You are amazing, you replied to my post and gave me comfort yet your going through this, i wish I could help you but I think I speak for everyone in saying that you are not alone we are here for you!
I am sorry it was your father, but don't feel bad it wasn't your fualt then, or now, or every will be, you were a child he an adult, he must take responsilbility for what he's done.
Your brother, I feel in a similar situation my brother doesn't know my parents do(I serspec them to be the abuser(s)) my brother means so much to me also. but I think he may well take it bad but I am sure he will come round, but maybe he will be like your sister and be very supportive, but right know think of YOU, you are the most important one, you have todo whats right for YOU!
I am sending you all my strength and protection, stay safe and be kind to yourself, treat yourself
thank you so much for your reply, i have been so low and just knowing someone is listening makes a difference. Your kind words almost made me cry but in a good way!!! you said you wished you could help me, well just by replying and offering words of comfort you truly have! i feel so alone sometimes, tonight being one of those times and now i dont feel so alone!
I am glad I could offer some comfort, I know what is like to feel so alone.
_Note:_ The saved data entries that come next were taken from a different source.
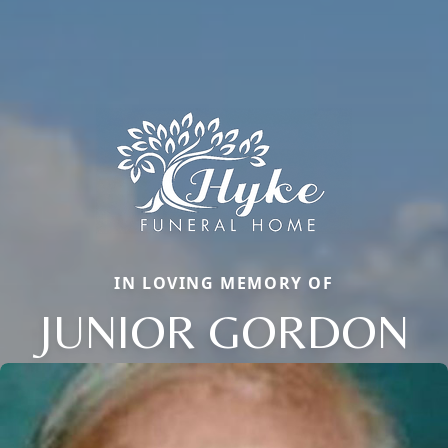
IN LOVING MEMORY OF
JUNIOR GORDON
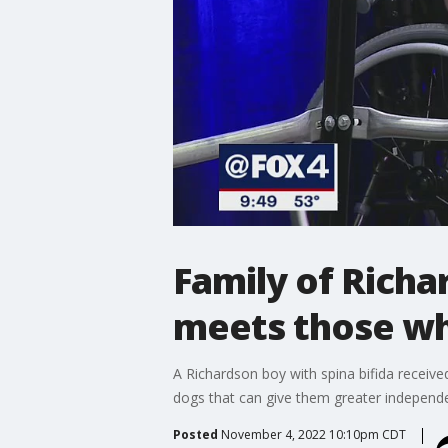
Family of Richa
meets those who
A Richardson boy with spina bifida receive
dogs that can give them greater independ
Posted
November 4, 2022 10:10pm CDT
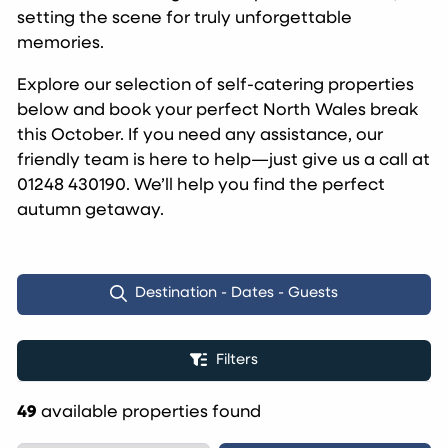
setting the scene for truly unforgettable
memories.
Explore our selection of self-catering properties
below and book your perfect North Wales break
this October. If you need any assistance, our
friendly team is here to help—just give us a call at
01248 430190. We’ll help you find the perfect
autumn getaway.
Destination - Dates - Guests
Filters
49
available properties found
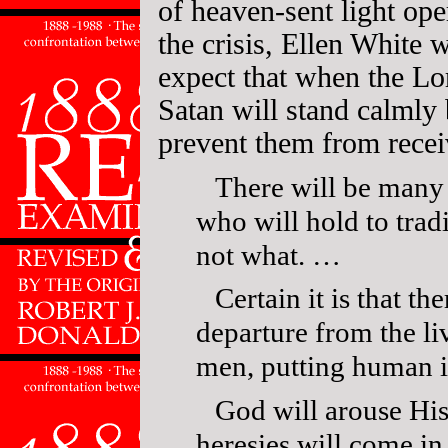
of heaven-sent light ope
the crisis, Ellen White
expect that when the Lor
Satan will stand calmly
prevent them from recei
There will be many 
who will hold to tra
not what. …
Certain it is that t
departure from the li
men, putting human i
God will arouse His 
heresies will come in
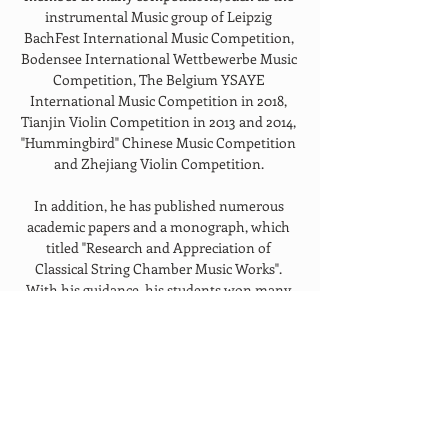
instrumental Music group of Leipzig 
BachFest International Music Competition, 
Bodensee International Wettbewerbe Music 
Competition, The Belgium YSAYE 
International Music Competition in 2018, 
Tianjin Violin Competition in 2013 and 2014, 
"Hummingbird" Chinese Music Competition 
and Zhejiang Violin Competition. 
In addition, he has published numerous 
academic papers and a monograph, which 
titled "Research and Appreciation of 
Classical String Chamber Music Works". 
With his guidance, his students won many 
prizes such as the first "Excellence Award" of 
Zhejiang Conservatory. The Piano trio and 
The string chamber music of Zhejiang 
Conservatory won the first prize of 
"Zhejiang College Students Art Exhibition 
2017" and "Zhejiang College Students Art 
Exhibition 2018" respectively.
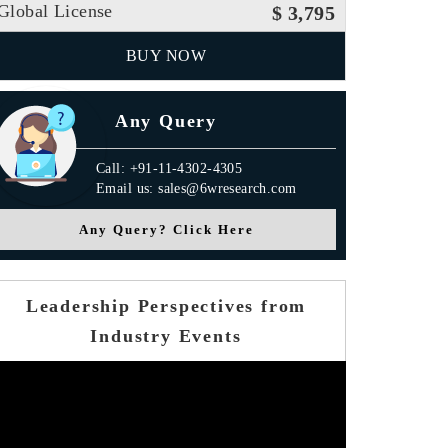
Global License
$ 3,795
BUY NOW
Any Query
Call: +91-11-4302-4305
Email us: sales@6wresearch.com
Any Query? Click Here
Leadership Perspectives from
Industry Events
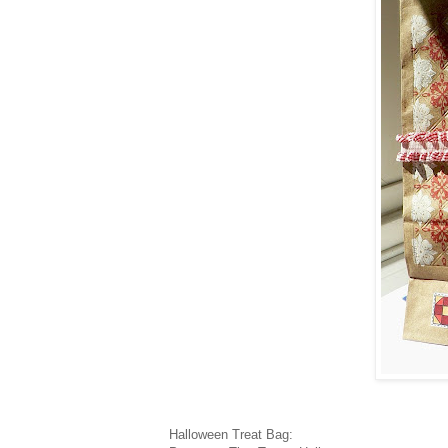
Halloween Treat Bag:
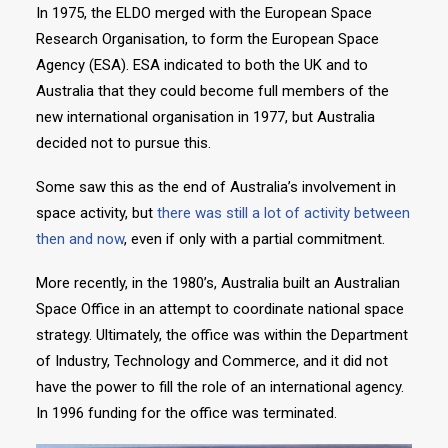
In 1975, the ELDO merged with the European Space
Research Organisation, to form the European Space
Agency (ESA). ESA indicated to both the UK and to
Australia that they could become full members of the
new international organisation in 1977, but Australia
decided not to pursue this.
Some saw this as the end of Australia’s involvement in
space activity, but
there was still a lot of activity between
then and now
, even if only with a partial commitment.
More recently, in the 1980’s, Australia built an Australian
Space Office in an attempt to coordinate national space
strategy. Ultimately, the office was within the Department
of Industry, Technology and Commerce, and it did not
have the power to fill the role of an international agency.
In 1996 funding for the office was terminated.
Do something nice for yourself, take the day off work and stay in bed and watch comedy films I do this sometimes, I know I shouldn't pull a sicky off work but in a way I feel its geniune. Just an idea
I don't really know what to say, but just want to let you now someones here, I know how desprete it can feel at times, and I can see by your writting that you are struggling tonight.
I have to say me too!
My memoires are so fragmented but I get snippets of things come back to me. Latley I am so worried that it may have been my mother or father. What scares me the most what if it was my mother.
i think you are right and i am going to try and do something nice for myself tomorrow, a bit of shopping therapy might be a good plan i think!!!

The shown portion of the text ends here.